As Google revealed Project Gameface: The company was proud to introduce a hands-free, AI-powered gaming mouse that according to his announcement“allows humans to control a computer’s cursor through head movements and facial gestures.” While this may not be the first AI-based gaming tool, it was certainly one of the first to put AI into the hands of gamers, not theirs developers.
The project was inspired by Lancy Carr, a paraplegic video game streamer who uses a head-tracking mouse as part of his gaming setup. After its existing hardware was lost in a fire, Google stepped in and developed an open-source, highly configurable, low-cost alternative to expensive replacement hardware powered by machine learning. While the general existence of AI is proving controversial, we wanted to find out if AI, if put to good use, could be the future of gaming accessibility.
It is important to define AI and machine learning to clearly understand how they work in Gameface. When we use the terms “AI” and “machine learning,” we’re referring to both the same thing and different things.
“AI is a concept,” Laurence Moroney, AI Advocacy Lead at Google and one of the brains behind Gameface, tells WIRED. “Machine learning is a technique that you use to implement this concept.”
Machine learning falls under the term AI, along with implementations such as large language models. However, while well-known applications like OpenAI’s ChatGPT and StabilityAI Stable Diffusion are iterative, machine learning excels at learning and adapting without guidance, drawing inferences from readable patterns.
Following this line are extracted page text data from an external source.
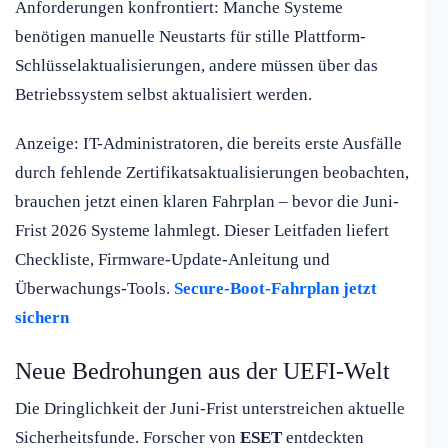
Anforderungen konfrontiert: Manche Systeme
benötigen manuelle Neustarts für stille Plattform-
Schlüsselaktualisierungen, andere müssen über das
Betriebssystem selbst aktualisiert werden.
Anzeige: IT-Administratoren, die bereits erste Ausfälle
durch fehlende Zertifikatsaktualisierungen beobachten,
brauchen jetzt einen klaren Fahrplan – bevor die Juni-
Frist 2026 Systeme lahmlegt. Dieser Leitfaden liefert
Checkliste, Firmware-Update-Anleitung und
Überwachungs-Tools.
Secure-Boot-Fahrplan jetzt
sichern
Neue Bedrohungen aus der UEFI-Welt
Die Dringlichkeit der Juni-Frist unterstreichen aktuelle
Sicherheitsfunde. Forscher von
ESET
entdeckten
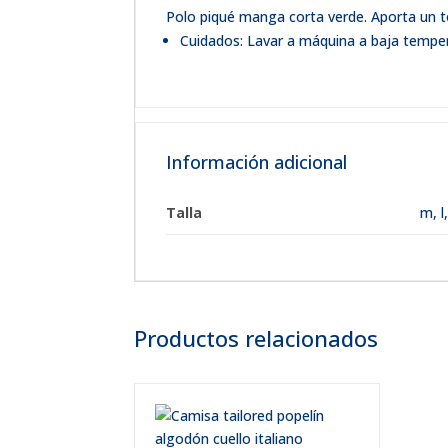
Polo piqué manga corta verde. Aporta un to
Cuidados: Lavar a máquina a baja tempera
Información adicional
Talla
m
,
l
Productos relacionados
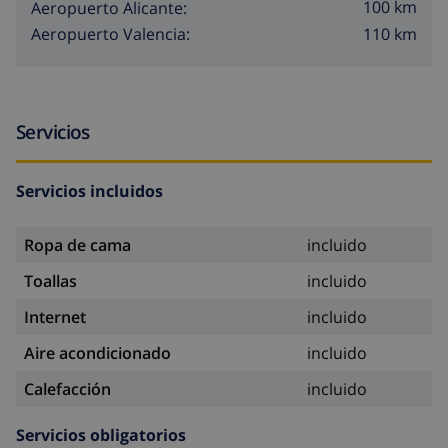
100 km
Aeropuerto Alicante:
110 km
Aeropuerto Valencia:
Servicios
Servicios incluidos
Ropa de cama
incluido
Toallas
incluido
Internet
incluido
Aire acondicionado
incluido
Calefacción
incluido
Servicios obligatorios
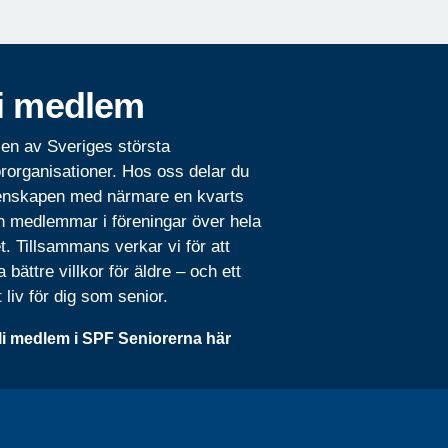
i medlem
 en av Sveriges största
rorganisationer. Hos oss delar du
nskapen med närmare en kvarts
n medlemmar i föreningar över hela
t. Tillsammans verkar vi för att
 bättre villkor för äldre – och ett
t liv för dig som senior.
li medlem i SPF Seniorerna här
Moroney explains how this is applied to gameface in a number of machine learning models. “The first was to be able to tell where a face is in an image,” he says. “The second way was, once you had an image of a face, understand where obvious points (eyes, nose, ears, etc.) are.”
Then another model can map and decode gestures from these points and match them to mouse input.
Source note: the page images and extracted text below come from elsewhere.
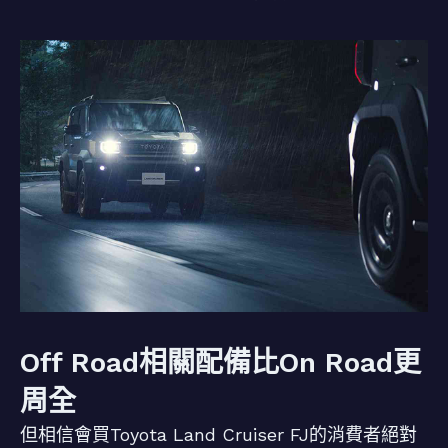
Off Road相關配備比On Road更
周全
但相信會買Toyota Land Cruiser FJ的消費者絕對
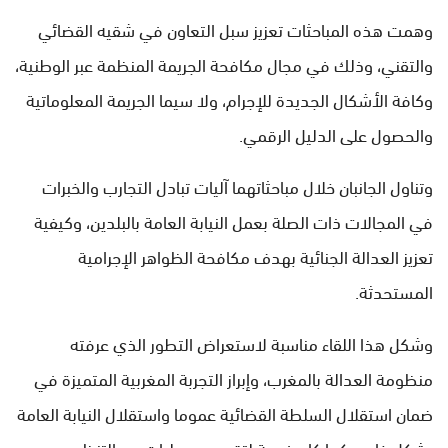
وهمت هذه المباحثات تعزيز سبل التعاون في شقيه القضائي
والتقني، وذلك في مجال مكافحة الجريمة المنظمة عبر الوطنية،
وكافة الأشكال الجديدة للإجرام، ولا سيما الجريمة المعلوماتية
والحصول على الدليل الرقمي.
وتناول الجانبان خلال مباحثاتهما آليات تبادل التجارب والخبرات
في المجالات ذات الصلة بعمل النيابة العامة بالبلدين، وكيفية
تعزيز العدالة الجنائية بهدف مكافحة الظواهر الإجرامية
المستحدثة.
وشكل هذا اللقاء مناسبة لاستعراض التطور الذي عرفته
منظومة العدالة بالمغرب، وإبراز التجربة المغربية المتميزة في
ضمان استقلال السلطة القضائية عموما واستقلال النيابة العامة
بشكل خاص، كما كان فرصة لتقديم معطيات عن التنظيم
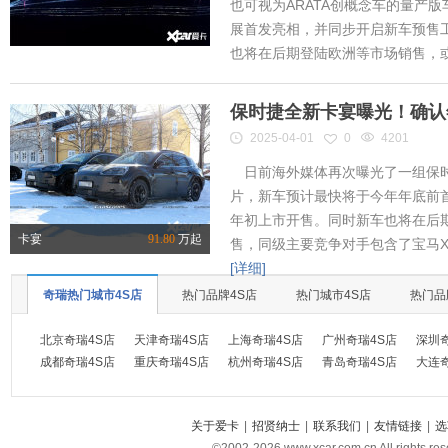
也可视为ARATA创概念车的量产
展首发亮相，并同步开启新车预售工作
也将在后期登陆欧洲等市场销售，或将
保时捷全新卡宴曝光！确认
2025-04-01
0
4201
日前海外媒体再次曝光了一组保时
片，新车预计最快将于今年年底前首
年初上市开售。同时新车也将在后
卡宴
91.80
万起
售，同级主要竞争对手包含了宝马X
[详细]
奇瑞热门城市4S店
热门品牌4S店
热门城市4S店
热门品
北京奇瑞4S店
天津奇瑞4S店
上海奇瑞4S店
广州奇瑞4S店
深圳
成都奇瑞4S店
重庆奇瑞4S店
杭州奇瑞4S店
青岛奇瑞4S店
大连
关于爱卡
|
招贤纳士
|
联系我们
|
友情链接
|
选
©2002-
2026
www.xcar.com.cn All ri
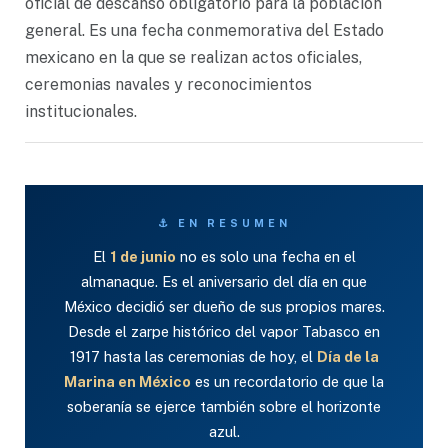
oficial de descanso obligatorio para la población
general. Es una fecha conmemorativa del Estado
mexicano en la que se realizan actos oficiales,
ceremonias navales y reconocimientos
institucionales.
⚓ EN RESUMEN
El
1 de junio
no es solo una fecha en el
almanaque. Es el aniversario del día en que
México decidió ser dueño de sus propios mares.
Desde el zarpe histórico del vapor Tabasco en
1917 hasta las ceremonias de hoy, el
Día de la
Marina en México
es un recordatorio de que la
soberanía se ejerce también sobre el horizonte
azul.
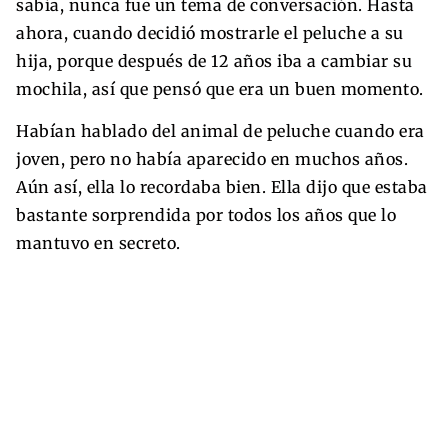
sabía, nunca fue un tema de conversación. Hasta
ahora, cuando decidió mostrarle el peluche a su
hija, porque después de 12 años iba a cambiar su
mochila, así que pensó que era un buen momento.
Habían hablado del animal de peluche cuando era
joven, pero no había aparecido en muchos años.
Aún así, ella lo recordaba bien. Ella dijo que estaba
bastante sorprendida por todos los años que lo
mantuvo en secreto.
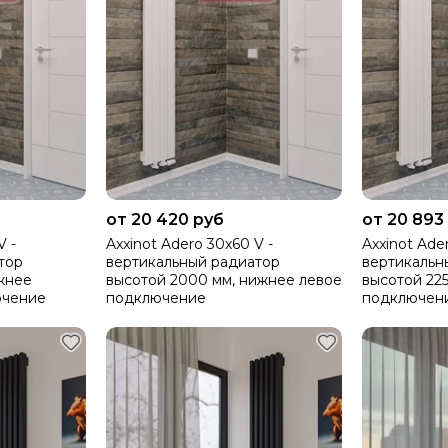
от 20 420 руб
от 20 893
V -
Axxinot Adero 30х60 V -
Axxinot Ade
тор
вертикальный радиатор
вертикальн
жнее
высотой 2000 мм, нижнее левое
высотой 22
ючение
подключение
подключен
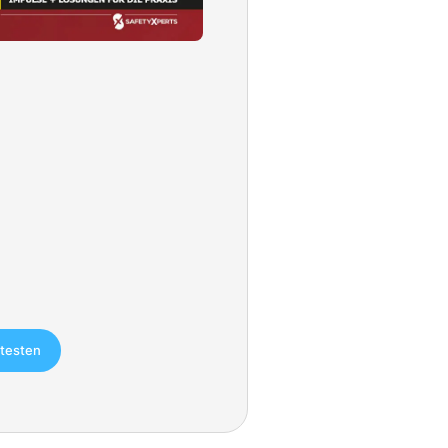
 testen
It’s an explicitly supportive implementation of AI, unlike those often claimed to eliminate the need for human input. In fact, Moroney suggests that AI can best be used in this way to “augment our ability to do things that weren’t previously feasible.”
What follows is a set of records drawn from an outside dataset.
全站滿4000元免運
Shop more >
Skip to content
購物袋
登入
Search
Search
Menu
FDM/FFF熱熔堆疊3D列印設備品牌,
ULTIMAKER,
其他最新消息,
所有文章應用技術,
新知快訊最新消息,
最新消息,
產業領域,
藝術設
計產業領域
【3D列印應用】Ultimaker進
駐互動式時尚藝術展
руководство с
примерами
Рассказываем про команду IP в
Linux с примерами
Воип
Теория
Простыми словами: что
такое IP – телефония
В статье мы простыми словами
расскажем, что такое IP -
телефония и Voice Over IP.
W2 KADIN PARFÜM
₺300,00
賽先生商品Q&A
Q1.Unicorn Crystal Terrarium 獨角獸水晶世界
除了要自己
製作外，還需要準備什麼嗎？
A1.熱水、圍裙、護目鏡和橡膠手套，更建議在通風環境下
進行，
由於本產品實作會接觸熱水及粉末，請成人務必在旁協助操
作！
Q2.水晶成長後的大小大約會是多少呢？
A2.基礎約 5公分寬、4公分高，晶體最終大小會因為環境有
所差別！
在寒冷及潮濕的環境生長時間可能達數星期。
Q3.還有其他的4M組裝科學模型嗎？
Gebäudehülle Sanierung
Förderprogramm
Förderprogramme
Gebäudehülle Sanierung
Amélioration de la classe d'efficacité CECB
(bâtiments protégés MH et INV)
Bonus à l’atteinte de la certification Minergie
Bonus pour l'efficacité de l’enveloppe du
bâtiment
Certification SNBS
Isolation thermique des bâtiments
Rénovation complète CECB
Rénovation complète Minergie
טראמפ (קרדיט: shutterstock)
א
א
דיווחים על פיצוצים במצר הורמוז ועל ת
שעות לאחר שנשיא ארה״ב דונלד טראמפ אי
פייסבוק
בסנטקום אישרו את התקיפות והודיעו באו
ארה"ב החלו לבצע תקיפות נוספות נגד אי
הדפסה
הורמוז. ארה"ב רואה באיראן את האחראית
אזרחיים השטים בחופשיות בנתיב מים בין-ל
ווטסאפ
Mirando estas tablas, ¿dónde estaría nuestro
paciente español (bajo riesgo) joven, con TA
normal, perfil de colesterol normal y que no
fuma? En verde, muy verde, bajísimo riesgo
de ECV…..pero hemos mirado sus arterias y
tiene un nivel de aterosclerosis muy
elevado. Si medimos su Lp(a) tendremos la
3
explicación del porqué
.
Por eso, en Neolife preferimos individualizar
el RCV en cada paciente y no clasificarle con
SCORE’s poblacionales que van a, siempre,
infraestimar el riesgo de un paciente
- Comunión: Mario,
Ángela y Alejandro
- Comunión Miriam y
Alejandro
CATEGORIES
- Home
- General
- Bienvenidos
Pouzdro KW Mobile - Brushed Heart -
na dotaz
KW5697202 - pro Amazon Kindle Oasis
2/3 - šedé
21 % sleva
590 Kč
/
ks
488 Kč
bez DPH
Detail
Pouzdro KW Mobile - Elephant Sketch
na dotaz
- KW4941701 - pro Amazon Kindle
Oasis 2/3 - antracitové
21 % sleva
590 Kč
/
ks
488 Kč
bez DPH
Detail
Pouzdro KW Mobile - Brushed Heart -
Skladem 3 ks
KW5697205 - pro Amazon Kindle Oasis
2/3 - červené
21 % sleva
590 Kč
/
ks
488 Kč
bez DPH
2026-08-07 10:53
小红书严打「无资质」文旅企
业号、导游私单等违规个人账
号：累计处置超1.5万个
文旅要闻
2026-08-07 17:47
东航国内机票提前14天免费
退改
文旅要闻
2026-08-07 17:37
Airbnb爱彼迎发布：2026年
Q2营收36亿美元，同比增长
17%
This feeling goes beyond Gameface’s potential to make games more accessible. AI, according to Moroney, can have a big impact on accessibility for gamers, but also on the way developers create accessibility solutions.
“Anything that allows developers to solve classes of problems that were previously unfeasible orders of magnitude more effective,” he says, “can only be beneficial in the area of accessibility or any other area.”
This is something developers are already beginning to understand. Artem Koblov, creative director of Perelesoqtells WIRED that he wants “more resources for solving routine tasks and not for creative inventions”.
In this way, AI can help with time-consuming technical processes. With the right applications, AI could create a leaner, more permissive development lifecycle, both helping to implement accessibility solutions mechanically and giving developers more time to think about them.
“As a developer, you want to have as many tools as possible to make your job easier,” says Conor Bradley, creative director of Soft Leaf Studios. He notes advances in current accessibility AI implementations, including “real-time text-to-speech and speech-to-text generation, as well as speech and image recognition.” And he sees potential for future developments. “I can imagine that over time, more and more games will use these powerful AI tools to make our games more accessible.”